Canadian Natural has approximately 1.5 million net acres of Montney rights, providing the Company with significant high value growth opportunities. Montney natural gas production represents approximately 41% of the Company’s total natural gas production, with October 2022 Montney production averaging approximately 866 MMcf/d of natural gas with 45,300 bbl/d of liquids. The Company continues to utilize its efficient low cost drill-to-fill strategy to maximize value.
- At Nig, the Company brought a 6 well pad on production inQ3/22 at a top tier capital efficiency of approximately $2,700/BOE/d. October 2022 monthly production from these wells averaged approximately 55 MMcf/d of natural gas and 3,200 bbl/d of liquids, exceeding budgeted rates and maximizing existing facility capacity.
- At Townsend, the Company brought a 2 well pad on production in July 2022 at a strong capital efficiency of approximately $4,800/BOE/d. Production from these wells continues to be strong, with average October 2022 monthly production of approximately 20 MMcf/d of natural gas.
The Company’s world class Oil Sands Mining and Upgrading assets continue to deliver safe and reliable production of SCO, averaging 487,553 bbl/d in Q3/22. Production increased by 37% and 4% from Q2/22 and Q3/21 levels respectively, primarily reflecting strong operational performance following the planned turnaround activities completed at Horizon and Scotford in Q2/22.
- Approximately 50% of Canadian Natural’s total liquids production is comprised of high value SCO from its Oil Sands Mining and Upgrading assets, which captured a strong price premium to WTI of US$8.87/bbl in Q3/22, driving strong SCO average realized pricing of $120.91/bbl and generating significant free cash flow for the Company.
- Top tier operating costs were realized in Q3/22, averaging $22.35/bbl (US$17.12/bbl) of SCO, a decrease of 34% from Q2/22 levels and an increase of 13% from Q3/21 levels.
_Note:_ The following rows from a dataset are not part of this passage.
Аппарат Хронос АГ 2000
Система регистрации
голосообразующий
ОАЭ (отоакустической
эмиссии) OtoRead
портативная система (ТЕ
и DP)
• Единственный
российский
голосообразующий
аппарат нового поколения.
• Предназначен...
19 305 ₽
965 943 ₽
The decrease from Q2/22 primarily reflects increased volumes due to the completion of planned turnaround activities in Q2/22 as well as lower natural gas and diesel costs in Q3/22. The increase from Q3/21 primarily reflects higher energy costs.
At Horizon, the reliability enhancement project is progressing as planned and targets to extend the major maintenance cycle from once per year to once every second year, increasing the SCO production capacity by approximately 5,000 bbl/d in 2023, increasing to approximately 14,000 bbl/d in 2025.
- The Company is progressing on detailed design work of the 750t/hr commercial unit for the In-Pit Extraction Plant (“IPEP”) that will provide dry stackable tailings directly in the mine-pit, targeting to reduce GHG emissions and tailings ponds in the future.
Subsequent to Q3/22, the Company’s Oil Sands Mining and Upgrading assets experienced unplanned outages at both Horizon and Scotford upgraders during the month of October 2022, resulting in a Q4/22 targeted production range of 450,000 bbl/d to 460,000 bbl/d of SCO.
- At Horizon, piping and mechanical repairs in the Primary Upgrading area have been completed and the Company will be enhancing its piping integrity and maintenance programs to support safe and reliable operations.
At Scotford, piping repairs in the hydrotreater area were completed by the operator. The Company is working closely with the operator to understand the learnings and the opportunity to enhance the integrity program accordingly.